The War on News: Trump’s War Crime Threat, Iran Escalation & NZ’s Culture War Distraction

The War on News isn’t just about media spin anymore — it’s about what happens when reality itself becomes too dangerous to report honestly. This week, the Iran war escalation, Donald Trump’s open flirtation with war crimes, and New Zealand’s slide into culture war distraction all collide in a way that should make us deeply uncomfortable.
There’s a moment — and we are in it now — where rhetoric stops being noise and starts becoming permission.
When Donald Trump openly suggests bombing civilian infrastructure and then attempts to sidestep international law by claiming the victims are “not human”, that’s not just grotesque — it’s historically loaded. That’s the language of every regime we once swore we would never become.
And yet here we are.
Six weeks into this widening confrontation with Iran, the escalation isn’t just military — it’s moral. The rules that were supposed to govern warfare, fragile as they already were, are being kicked aside in real time.
So how did war crimes become negotiable again?
The erosion doesn’t happen all at once. It creeps.
First, you redefine the enemy. Then you strip them of humanity. Then the unthinkable becomes “necessary”. That’s the playbook — and it’s being followed with chilling familiarity.
International law — the same framework born out of the ashes of World War II — exists specifically to stop this exact logic. The moment you create categories of people who don’t qualify for protection, you’ve already crossed the line.
What’s worse is how quickly this kind of rhetoric reshapes the conflict itself. It hardens regimes. It entrenches extremism.
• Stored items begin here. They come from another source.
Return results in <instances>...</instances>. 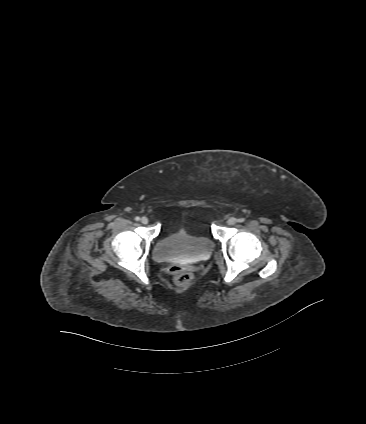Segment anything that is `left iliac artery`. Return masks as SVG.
I'll use <instances>...</instances> for the list:
<instances>
[{"instance_id":"1","label":"left iliac artery","mask_w":366,"mask_h":424,"mask_svg":"<svg viewBox=\"0 0 366 424\" xmlns=\"http://www.w3.org/2000/svg\"><path fill=\"white\" fill-rule=\"evenodd\" d=\"M245 221V219L244 218H240V219H238V222H244Z\"/></svg>"}]
</instances>
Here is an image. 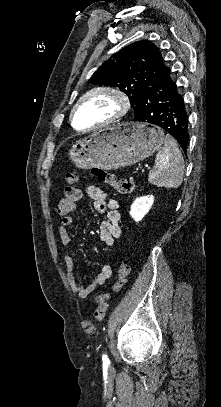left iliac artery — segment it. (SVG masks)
Returning <instances> with one entry per match:
<instances>
[{
	"mask_svg": "<svg viewBox=\"0 0 221 407\" xmlns=\"http://www.w3.org/2000/svg\"><path fill=\"white\" fill-rule=\"evenodd\" d=\"M102 360H103V362H108L109 361V359L107 358V355H105V354H103Z\"/></svg>",
	"mask_w": 221,
	"mask_h": 407,
	"instance_id": "obj_1",
	"label": "left iliac artery"
}]
</instances>
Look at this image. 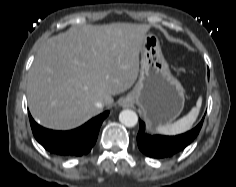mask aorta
Here are the masks:
<instances>
[{"instance_id":"obj_1","label":"aorta","mask_w":236,"mask_h":187,"mask_svg":"<svg viewBox=\"0 0 236 187\" xmlns=\"http://www.w3.org/2000/svg\"><path fill=\"white\" fill-rule=\"evenodd\" d=\"M119 121L126 127H134L138 122V116L133 110L125 109L120 112Z\"/></svg>"}]
</instances>
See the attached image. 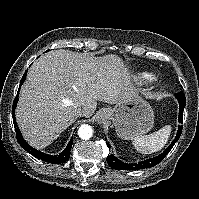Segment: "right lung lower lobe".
<instances>
[{
    "label": "right lung lower lobe",
    "instance_id": "right-lung-lower-lobe-1",
    "mask_svg": "<svg viewBox=\"0 0 199 199\" xmlns=\"http://www.w3.org/2000/svg\"><path fill=\"white\" fill-rule=\"evenodd\" d=\"M26 80V72L24 73L22 79H21V82H20V86L19 88L21 87V85L23 84V82ZM19 92V90H18ZM17 101H18V93H17V96L13 102V108H12V117L14 118L13 119V123H14V127H15V132H16V137H17V140L20 144V146L27 152L31 153L33 156L45 161V162H49V163H53V164H61V163H64L66 162L69 157H70V151H71V148H72V142L73 140L71 139L70 142L68 143V145L66 146V148L63 150V152H61L59 155H55V156H52V155H48V154H44L34 148H32L31 146H29L26 141L23 139L22 137V134L20 133V130L19 128L17 127V123H16V120H15V107H16V104H17Z\"/></svg>",
    "mask_w": 199,
    "mask_h": 199
}]
</instances>
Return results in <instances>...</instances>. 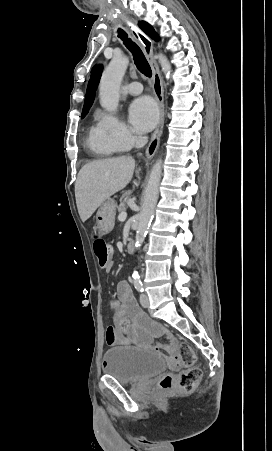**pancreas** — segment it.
<instances>
[{"label": "pancreas", "instance_id": "cf45deb5", "mask_svg": "<svg viewBox=\"0 0 272 451\" xmlns=\"http://www.w3.org/2000/svg\"><path fill=\"white\" fill-rule=\"evenodd\" d=\"M123 198H128V194H123V196L121 198L122 202L118 206V212H125V210H126V208H125L126 204H125V200H123Z\"/></svg>", "mask_w": 272, "mask_h": 451}]
</instances>
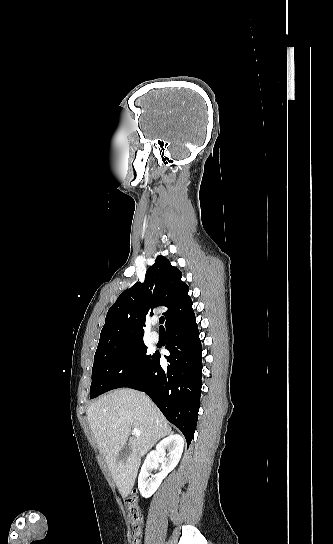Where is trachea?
I'll list each match as a JSON object with an SVG mask.
<instances>
[{"label": "trachea", "instance_id": "1", "mask_svg": "<svg viewBox=\"0 0 333 544\" xmlns=\"http://www.w3.org/2000/svg\"><path fill=\"white\" fill-rule=\"evenodd\" d=\"M159 323H160V324H163V323H164V317H163V316H161V317L159 318ZM159 328H160V330L164 329L163 325H161Z\"/></svg>", "mask_w": 333, "mask_h": 544}]
</instances>
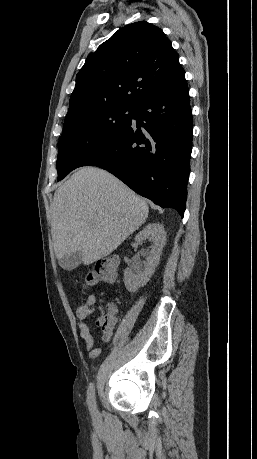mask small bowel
<instances>
[{
	"label": "small bowel",
	"instance_id": "small-bowel-1",
	"mask_svg": "<svg viewBox=\"0 0 257 459\" xmlns=\"http://www.w3.org/2000/svg\"><path fill=\"white\" fill-rule=\"evenodd\" d=\"M96 301V295L89 294L86 302L81 304L75 312L80 337L84 340L86 350L88 351V356L92 360L100 356L103 350L102 347L95 346L94 337L90 331L89 326L85 322L92 315L93 306ZM117 312V305L111 302L107 305L106 310L96 318V325L99 326L102 331L103 342H108L113 335V330L117 323Z\"/></svg>",
	"mask_w": 257,
	"mask_h": 459
}]
</instances>
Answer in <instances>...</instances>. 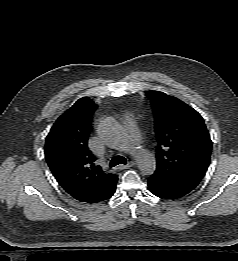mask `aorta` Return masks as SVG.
Segmentation results:
<instances>
[{
    "label": "aorta",
    "instance_id": "aorta-1",
    "mask_svg": "<svg viewBox=\"0 0 238 261\" xmlns=\"http://www.w3.org/2000/svg\"><path fill=\"white\" fill-rule=\"evenodd\" d=\"M101 131L109 142L133 156L143 175H152L154 173L156 169L155 157L146 149L130 145L126 134L114 119H104L101 123Z\"/></svg>",
    "mask_w": 238,
    "mask_h": 261
}]
</instances>
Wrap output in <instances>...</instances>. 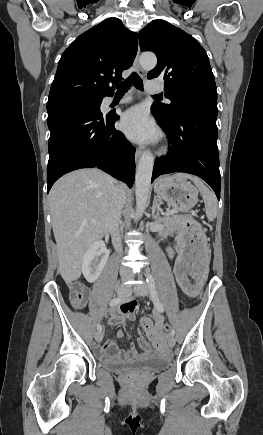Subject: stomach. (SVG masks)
Instances as JSON below:
<instances>
[{"label":"stomach","instance_id":"obj_1","mask_svg":"<svg viewBox=\"0 0 263 435\" xmlns=\"http://www.w3.org/2000/svg\"><path fill=\"white\" fill-rule=\"evenodd\" d=\"M155 193L163 200L177 206V209H192L197 203L198 194L186 180L174 176H165L157 180ZM185 224H176L179 246L183 247V260L177 262L174 277L178 288L187 299L201 294V288L207 287L206 262L209 261V240L204 233V224H199L198 216H186Z\"/></svg>","mask_w":263,"mask_h":435}]
</instances>
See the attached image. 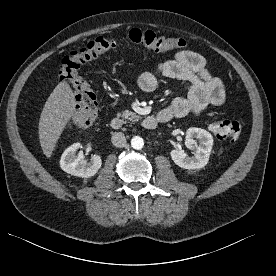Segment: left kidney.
<instances>
[{"instance_id":"1","label":"left kidney","mask_w":276,"mask_h":276,"mask_svg":"<svg viewBox=\"0 0 276 276\" xmlns=\"http://www.w3.org/2000/svg\"><path fill=\"white\" fill-rule=\"evenodd\" d=\"M185 145L194 155L188 156L183 150L173 149L170 152L173 162L184 169L203 168L209 161L213 146L212 135L204 129L191 127L186 131Z\"/></svg>"}]
</instances>
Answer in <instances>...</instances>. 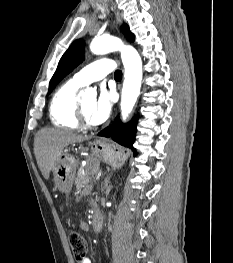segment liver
I'll return each instance as SVG.
<instances>
[{
    "mask_svg": "<svg viewBox=\"0 0 233 263\" xmlns=\"http://www.w3.org/2000/svg\"><path fill=\"white\" fill-rule=\"evenodd\" d=\"M89 139L88 136L65 129L43 128L39 130L34 139V153L43 177L46 180L49 178L50 171L55 167L66 146Z\"/></svg>",
    "mask_w": 233,
    "mask_h": 263,
    "instance_id": "1",
    "label": "liver"
}]
</instances>
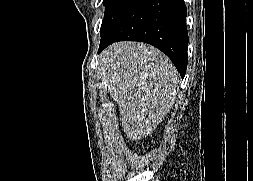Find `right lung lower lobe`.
Instances as JSON below:
<instances>
[{
	"label": "right lung lower lobe",
	"instance_id": "98d812e1",
	"mask_svg": "<svg viewBox=\"0 0 253 181\" xmlns=\"http://www.w3.org/2000/svg\"><path fill=\"white\" fill-rule=\"evenodd\" d=\"M130 40L151 44L174 63L181 77L187 67L188 32L183 0H134L101 34L98 53L109 44Z\"/></svg>",
	"mask_w": 253,
	"mask_h": 181
}]
</instances>
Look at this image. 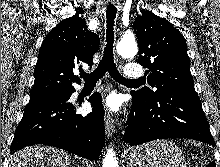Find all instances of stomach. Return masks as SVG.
Here are the masks:
<instances>
[{"label":"stomach","mask_w":220,"mask_h":167,"mask_svg":"<svg viewBox=\"0 0 220 167\" xmlns=\"http://www.w3.org/2000/svg\"><path fill=\"white\" fill-rule=\"evenodd\" d=\"M125 155L127 167H187L182 151L168 140L132 147Z\"/></svg>","instance_id":"obj_1"}]
</instances>
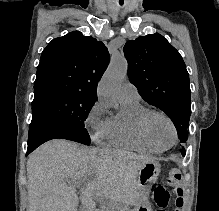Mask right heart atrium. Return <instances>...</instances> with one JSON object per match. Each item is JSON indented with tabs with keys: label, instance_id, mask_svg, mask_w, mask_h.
<instances>
[{
	"label": "right heart atrium",
	"instance_id": "d8ad5b80",
	"mask_svg": "<svg viewBox=\"0 0 219 211\" xmlns=\"http://www.w3.org/2000/svg\"><path fill=\"white\" fill-rule=\"evenodd\" d=\"M85 123L95 143L99 144L105 138H108L110 117L107 116V109L100 100L96 101L89 109Z\"/></svg>",
	"mask_w": 219,
	"mask_h": 211
}]
</instances>
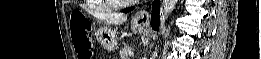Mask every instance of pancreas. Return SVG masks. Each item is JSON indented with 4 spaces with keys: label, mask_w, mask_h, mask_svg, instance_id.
<instances>
[{
    "label": "pancreas",
    "mask_w": 261,
    "mask_h": 59,
    "mask_svg": "<svg viewBox=\"0 0 261 59\" xmlns=\"http://www.w3.org/2000/svg\"><path fill=\"white\" fill-rule=\"evenodd\" d=\"M132 51L131 46L126 44L119 53L120 59H128L129 52Z\"/></svg>",
    "instance_id": "cf45deb5"
}]
</instances>
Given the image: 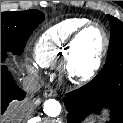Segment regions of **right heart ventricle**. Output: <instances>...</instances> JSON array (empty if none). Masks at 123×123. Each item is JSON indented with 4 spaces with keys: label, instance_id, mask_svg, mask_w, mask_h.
<instances>
[{
    "label": "right heart ventricle",
    "instance_id": "obj_1",
    "mask_svg": "<svg viewBox=\"0 0 123 123\" xmlns=\"http://www.w3.org/2000/svg\"><path fill=\"white\" fill-rule=\"evenodd\" d=\"M86 23L84 18L68 19L43 32L34 46L36 63L42 67L65 63L73 36Z\"/></svg>",
    "mask_w": 123,
    "mask_h": 123
}]
</instances>
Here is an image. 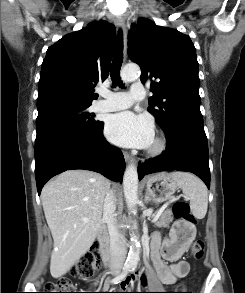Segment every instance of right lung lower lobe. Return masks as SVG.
<instances>
[{"instance_id":"obj_1","label":"right lung lower lobe","mask_w":245,"mask_h":293,"mask_svg":"<svg viewBox=\"0 0 245 293\" xmlns=\"http://www.w3.org/2000/svg\"><path fill=\"white\" fill-rule=\"evenodd\" d=\"M103 122L81 132L58 134L35 147L38 194L53 176L66 170L85 169L121 182L125 160L122 152L103 137Z\"/></svg>"}]
</instances>
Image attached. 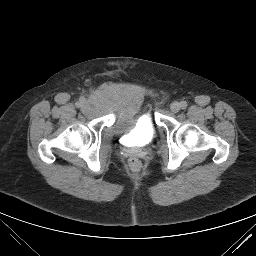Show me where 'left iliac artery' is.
Returning a JSON list of instances; mask_svg holds the SVG:
<instances>
[{"instance_id": "44dca946", "label": "left iliac artery", "mask_w": 256, "mask_h": 256, "mask_svg": "<svg viewBox=\"0 0 256 256\" xmlns=\"http://www.w3.org/2000/svg\"><path fill=\"white\" fill-rule=\"evenodd\" d=\"M180 106H181L182 109H186V107H187V102H186V101L180 102Z\"/></svg>"}]
</instances>
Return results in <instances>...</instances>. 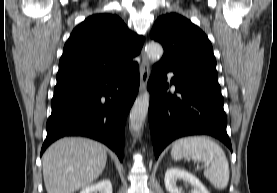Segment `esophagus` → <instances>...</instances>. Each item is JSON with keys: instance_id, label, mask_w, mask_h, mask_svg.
<instances>
[{"instance_id": "esophagus-1", "label": "esophagus", "mask_w": 277, "mask_h": 193, "mask_svg": "<svg viewBox=\"0 0 277 193\" xmlns=\"http://www.w3.org/2000/svg\"><path fill=\"white\" fill-rule=\"evenodd\" d=\"M149 77H150V65L143 48L141 51V64H140V92H143L146 89Z\"/></svg>"}]
</instances>
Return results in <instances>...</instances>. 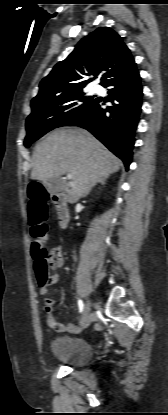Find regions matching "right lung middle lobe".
Here are the masks:
<instances>
[{
    "label": "right lung middle lobe",
    "mask_w": 168,
    "mask_h": 415,
    "mask_svg": "<svg viewBox=\"0 0 168 415\" xmlns=\"http://www.w3.org/2000/svg\"><path fill=\"white\" fill-rule=\"evenodd\" d=\"M98 98L78 91L32 107L26 120L27 135L24 145L28 148L54 128L66 126L75 118L86 113Z\"/></svg>",
    "instance_id": "dd1d6c3e"
}]
</instances>
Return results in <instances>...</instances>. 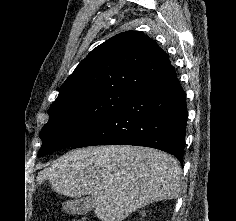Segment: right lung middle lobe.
<instances>
[{
  "mask_svg": "<svg viewBox=\"0 0 236 221\" xmlns=\"http://www.w3.org/2000/svg\"><path fill=\"white\" fill-rule=\"evenodd\" d=\"M136 92L115 88L51 106L48 111L49 121L39 135L42 146L38 156L74 145Z\"/></svg>",
  "mask_w": 236,
  "mask_h": 221,
  "instance_id": "1",
  "label": "right lung middle lobe"
}]
</instances>
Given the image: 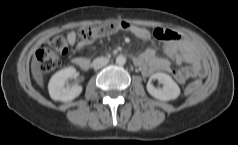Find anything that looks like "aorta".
<instances>
[{"label":"aorta","mask_w":238,"mask_h":145,"mask_svg":"<svg viewBox=\"0 0 238 145\" xmlns=\"http://www.w3.org/2000/svg\"><path fill=\"white\" fill-rule=\"evenodd\" d=\"M126 63V58H125V56H123V55H118L117 57H116V64H118V65H124Z\"/></svg>","instance_id":"aorta-1"}]
</instances>
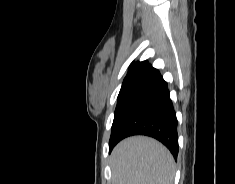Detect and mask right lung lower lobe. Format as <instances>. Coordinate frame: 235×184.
Instances as JSON below:
<instances>
[{
	"instance_id": "obj_1",
	"label": "right lung lower lobe",
	"mask_w": 235,
	"mask_h": 184,
	"mask_svg": "<svg viewBox=\"0 0 235 184\" xmlns=\"http://www.w3.org/2000/svg\"><path fill=\"white\" fill-rule=\"evenodd\" d=\"M146 135L162 142L178 155L177 119L167 83L157 69L126 90L116 107L109 141V152L122 139Z\"/></svg>"
}]
</instances>
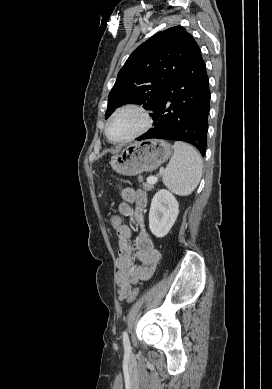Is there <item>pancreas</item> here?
Returning <instances> with one entry per match:
<instances>
[{"label": "pancreas", "instance_id": "1", "mask_svg": "<svg viewBox=\"0 0 272 389\" xmlns=\"http://www.w3.org/2000/svg\"><path fill=\"white\" fill-rule=\"evenodd\" d=\"M153 185H154V184L149 183V182H148V179H147V182H146V183H143V188H144L145 190H152V189H153Z\"/></svg>", "mask_w": 272, "mask_h": 389}]
</instances>
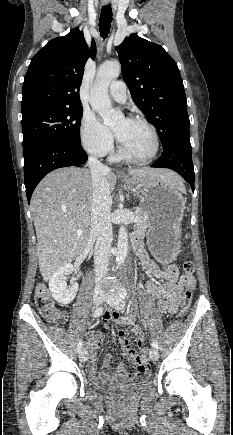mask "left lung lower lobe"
Listing matches in <instances>:
<instances>
[{"instance_id": "1", "label": "left lung lower lobe", "mask_w": 233, "mask_h": 435, "mask_svg": "<svg viewBox=\"0 0 233 435\" xmlns=\"http://www.w3.org/2000/svg\"><path fill=\"white\" fill-rule=\"evenodd\" d=\"M156 168H169L179 173L194 191V166L189 136L180 137L163 147V152L157 163L151 165Z\"/></svg>"}]
</instances>
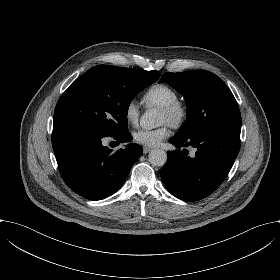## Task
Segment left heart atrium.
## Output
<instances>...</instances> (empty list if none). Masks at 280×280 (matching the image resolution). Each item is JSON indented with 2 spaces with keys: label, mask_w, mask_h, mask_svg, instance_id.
Returning <instances> with one entry per match:
<instances>
[{
  "label": "left heart atrium",
  "mask_w": 280,
  "mask_h": 280,
  "mask_svg": "<svg viewBox=\"0 0 280 280\" xmlns=\"http://www.w3.org/2000/svg\"><path fill=\"white\" fill-rule=\"evenodd\" d=\"M171 124L164 122L157 128H137L133 131L132 137L136 144L148 147H155L170 135Z\"/></svg>",
  "instance_id": "left-heart-atrium-1"
}]
</instances>
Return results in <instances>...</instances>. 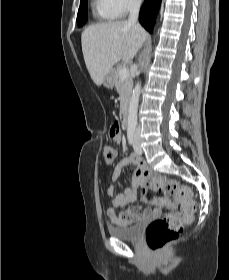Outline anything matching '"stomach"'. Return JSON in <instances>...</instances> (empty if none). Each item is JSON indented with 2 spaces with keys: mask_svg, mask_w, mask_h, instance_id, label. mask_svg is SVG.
Listing matches in <instances>:
<instances>
[{
  "mask_svg": "<svg viewBox=\"0 0 229 280\" xmlns=\"http://www.w3.org/2000/svg\"><path fill=\"white\" fill-rule=\"evenodd\" d=\"M103 85L104 87L111 89L114 87L115 85V72L114 69H112L111 71H109L103 80Z\"/></svg>",
  "mask_w": 229,
  "mask_h": 280,
  "instance_id": "0dacf381",
  "label": "stomach"
}]
</instances>
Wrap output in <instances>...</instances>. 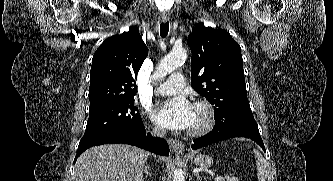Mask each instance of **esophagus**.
Instances as JSON below:
<instances>
[{
	"label": "esophagus",
	"mask_w": 333,
	"mask_h": 181,
	"mask_svg": "<svg viewBox=\"0 0 333 181\" xmlns=\"http://www.w3.org/2000/svg\"><path fill=\"white\" fill-rule=\"evenodd\" d=\"M168 21V18L167 17H162V22H167ZM169 146L171 147V149L177 153V154H183L184 153V150H185V147H184V144L182 142H180L179 140H176V139H168L167 140Z\"/></svg>",
	"instance_id": "1"
}]
</instances>
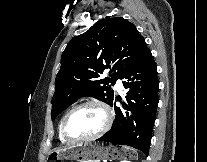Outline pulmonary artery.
<instances>
[{"instance_id": "pulmonary-artery-1", "label": "pulmonary artery", "mask_w": 207, "mask_h": 162, "mask_svg": "<svg viewBox=\"0 0 207 162\" xmlns=\"http://www.w3.org/2000/svg\"><path fill=\"white\" fill-rule=\"evenodd\" d=\"M115 88H116L119 92H121V91L123 90V83H122L121 80H118V81L116 82V84H115Z\"/></svg>"}]
</instances>
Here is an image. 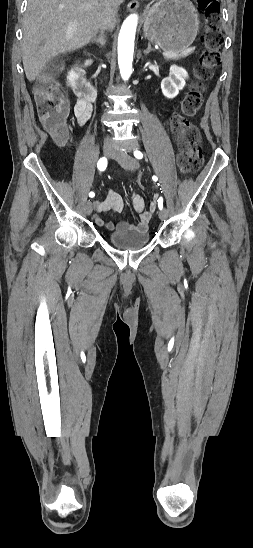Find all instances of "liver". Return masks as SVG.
Masks as SVG:
<instances>
[{
    "label": "liver",
    "instance_id": "6515ba94",
    "mask_svg": "<svg viewBox=\"0 0 253 548\" xmlns=\"http://www.w3.org/2000/svg\"><path fill=\"white\" fill-rule=\"evenodd\" d=\"M103 11L104 0H28L21 47L28 81H34L56 56L92 41Z\"/></svg>",
    "mask_w": 253,
    "mask_h": 548
}]
</instances>
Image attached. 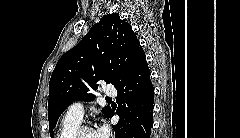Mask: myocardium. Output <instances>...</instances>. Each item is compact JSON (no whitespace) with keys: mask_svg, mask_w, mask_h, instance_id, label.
Instances as JSON below:
<instances>
[{"mask_svg":"<svg viewBox=\"0 0 240 138\" xmlns=\"http://www.w3.org/2000/svg\"><path fill=\"white\" fill-rule=\"evenodd\" d=\"M91 127L89 125L86 124H81L79 125L76 130L72 133L70 138H81L82 134L87 131L90 130Z\"/></svg>","mask_w":240,"mask_h":138,"instance_id":"1","label":"myocardium"}]
</instances>
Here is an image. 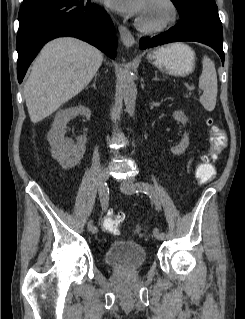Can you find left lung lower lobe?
I'll list each match as a JSON object with an SVG mask.
<instances>
[{
	"mask_svg": "<svg viewBox=\"0 0 245 319\" xmlns=\"http://www.w3.org/2000/svg\"><path fill=\"white\" fill-rule=\"evenodd\" d=\"M222 25L203 17L180 20L178 24L152 39L139 42L142 49L176 41H196L212 47L224 64Z\"/></svg>",
	"mask_w": 245,
	"mask_h": 319,
	"instance_id": "0a47b994",
	"label": "left lung lower lobe"
}]
</instances>
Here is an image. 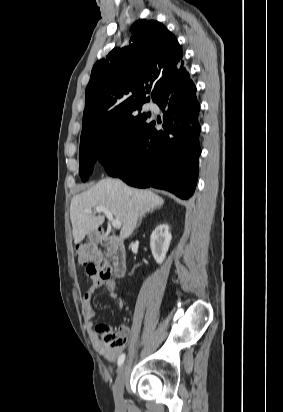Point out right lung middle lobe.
Here are the masks:
<instances>
[{"mask_svg": "<svg viewBox=\"0 0 283 412\" xmlns=\"http://www.w3.org/2000/svg\"><path fill=\"white\" fill-rule=\"evenodd\" d=\"M141 107L133 109L116 127L80 140L79 173L82 181L88 180L97 159L103 165H108L127 154L136 137L148 124L149 114H141Z\"/></svg>", "mask_w": 283, "mask_h": 412, "instance_id": "1", "label": "right lung middle lobe"}]
</instances>
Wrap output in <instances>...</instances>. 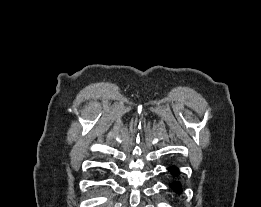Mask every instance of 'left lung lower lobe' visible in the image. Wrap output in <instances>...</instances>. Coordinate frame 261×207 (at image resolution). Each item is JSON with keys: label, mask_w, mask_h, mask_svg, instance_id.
Wrapping results in <instances>:
<instances>
[{"label": "left lung lower lobe", "mask_w": 261, "mask_h": 207, "mask_svg": "<svg viewBox=\"0 0 261 207\" xmlns=\"http://www.w3.org/2000/svg\"><path fill=\"white\" fill-rule=\"evenodd\" d=\"M168 170H170V173L172 175L173 179H176L177 175L179 174L178 169L175 166H171L168 168ZM169 187L177 192V193H181V185L180 182L178 180H174L171 184H169Z\"/></svg>", "instance_id": "1"}]
</instances>
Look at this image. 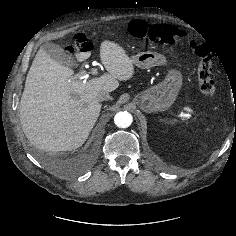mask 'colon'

It gives authoritarians exactly what they need: a justification to tighten control at home while pointing to hypocrisy abroad.
This isn’t strategy.
It’s escalation dressed up as inevitability.
Meanwhile, back in New Zealand…
While global tensions push us closer to a genuine geopolitical crisis, the domestic conversation here is drifting somewhere far more cynical.
Instead of confronting the very real risk of fuel insecurity, supply shocks, and economic fallout, political oxygen is being consumed by culture war theatre — debates engineered to inflame, divide, and distract.
Because culture wars are easy.
They’re emotionally charged, endlessly recyclable, and most importantly — they don’t require solving anything.
Compare that to the looming diesel shortages, energy fragility, and the cascading cost-of-living pressure facing ordinary New Zealanders. Those problems demand competence. They demand long-term thinking. They demand political courage.
So instead, we get noise.
What ties all of this together — from Washington to Wellington — is a simple, uncomfortable truth:
When leadership fails, distraction fills the vacuum.
And when the media ecosystem rewards outrage over substance, that distraction becomes the story.
The danger isn’t just that we’re being misled.
It’s that we’re being conditioned not to notice.